Flora Segunda

Cover of Flora Segunda

As I commented on Wizards Wireless, I’m terrible at predicting Newbery and Caldecott winners. First, for as many books as I read, there are countless that slip past me. Second, the books I’ve enjoyed most that past few years haven’t seemed to attract those shiny gold and silver stickers. Third, because I wait to read books until they’ve arrived at the library, I’m always lagging a bit in my reading of new books.

But since the end of the year is galumphing toward me all too fast, I figure I may as well start rounding up some of my personal favorites now. Not books I think are destined to win shiny stickers, necessarily, but ones I got a huge kick out of, just the same. Here’s the first:

Flora Segunda: Being the Magickal Mishaps of a Girl of Spirit, Her Glass-Gazing Sidekick, Two Ominous Butlers (One Blue), A House with Eleven Thousand Rooms, and A Red Dog
By Ysabeau Wilce (Harcourt, 2007)

Though members of House Fyrdraaca always go into the military, Flora, approaching her fourteenth birthday, has no desire to follow in her General mamma’s footsteps.

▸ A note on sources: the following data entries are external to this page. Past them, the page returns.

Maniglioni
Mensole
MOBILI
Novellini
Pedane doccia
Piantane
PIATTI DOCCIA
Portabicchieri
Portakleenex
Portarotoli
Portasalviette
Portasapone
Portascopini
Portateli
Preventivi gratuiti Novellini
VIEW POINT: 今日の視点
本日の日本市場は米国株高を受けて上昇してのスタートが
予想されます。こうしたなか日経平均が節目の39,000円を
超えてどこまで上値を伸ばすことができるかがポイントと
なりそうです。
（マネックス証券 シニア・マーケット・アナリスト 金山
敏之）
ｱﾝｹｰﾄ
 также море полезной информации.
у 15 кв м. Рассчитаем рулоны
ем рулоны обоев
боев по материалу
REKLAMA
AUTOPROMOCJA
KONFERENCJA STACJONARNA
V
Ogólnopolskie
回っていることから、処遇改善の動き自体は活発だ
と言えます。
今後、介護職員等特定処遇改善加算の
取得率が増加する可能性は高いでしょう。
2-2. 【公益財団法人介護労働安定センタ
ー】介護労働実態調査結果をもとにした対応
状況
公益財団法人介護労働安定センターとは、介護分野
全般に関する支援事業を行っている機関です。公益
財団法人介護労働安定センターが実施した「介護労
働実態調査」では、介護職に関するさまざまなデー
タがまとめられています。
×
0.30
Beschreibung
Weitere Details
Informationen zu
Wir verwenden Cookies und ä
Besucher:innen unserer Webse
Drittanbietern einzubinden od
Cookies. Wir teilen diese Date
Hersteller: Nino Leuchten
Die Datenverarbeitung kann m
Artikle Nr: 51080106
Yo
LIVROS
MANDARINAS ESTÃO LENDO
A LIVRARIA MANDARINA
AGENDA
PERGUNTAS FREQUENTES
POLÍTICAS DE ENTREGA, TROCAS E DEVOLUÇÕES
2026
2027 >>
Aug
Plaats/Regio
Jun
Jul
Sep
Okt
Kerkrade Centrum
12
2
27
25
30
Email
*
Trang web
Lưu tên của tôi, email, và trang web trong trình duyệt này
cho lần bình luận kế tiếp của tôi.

Instead she dreams of being a Ranger like her hero, the mythical Nini Mo, focusing less on fight and might than on magick, cunning, and survival skills. But when Flora uses her magickal essence to help Valefor, the banished Fyrdraaca Butler, regain his former power, she finds herself in trouble way over her head. And that’s only the beginning!

Once I got through the somewhat overwhelming prologue and first chapter (lots of names thrown around), I was utterly enchanted by this unique fantasy: its haunting magical setting, its unexpected twists and turns, its odd combination of the familiar and alien, the modern and ancient. It also had many bits that made me laugh out loud. For example, in one of my favorite scenes, a disguised Flora enters a bar and gruffly demands a beer, only to discover it’s actually an ice cream parlor.

What I liked best, however, was its distinctly American flavor. This is not done-over Arthurian or Scandinavian folklore. The story takes place in a country called Califa, in what seems to be an alternative San Francisco Bay Area. Califa has a rather strained relationship with Huitzil, its neighbor to the south – a nation ruled by, we are to believe, blood-thirsty Aztec-esque warriors. Wilce draws on Aztec and Native imagery in presenting their different style of magick, but doesn’t chain herself to their mythology. In Summerland, Michael Chabon aimed to write an American fantasy, drawing on various American legends, and the result was a ponderous, everything-but-the-kitchen-sink volume. In contrast, in Flora Segunda, Wilce has created a fresh setting, characters, and story that ultimately owe allegiance to, it would seem, no one.

I recommend Flora Segunda for readers grade 6 and up. Fans will eagerly await the second volume, Flora Redux, on its way in August 2008. Finally, in the interest of full disclosure: I met Wilce at the First Annual Kitlitosphere Conference, where she graciously accepted my effusive, yet stuttering, praise.

Some Online Interviews with Ysabeau Wilce:

BookPage - "It's easier sometimes to use real details than to make things up—I know an awful lot about 19th-century military culture, and rather than let all that useless knowledge go to waste, I figured I'd recycle it."

Cynsations - "...I wanted to try to capture the feeling that you have when you are kid and everything seems so super important, and yet the adults around you are oblivious to this. When you are a kid, everything can feel so super-charged, and yet as adults we forget this and figure that nothing in a kid's life can possibly be that important."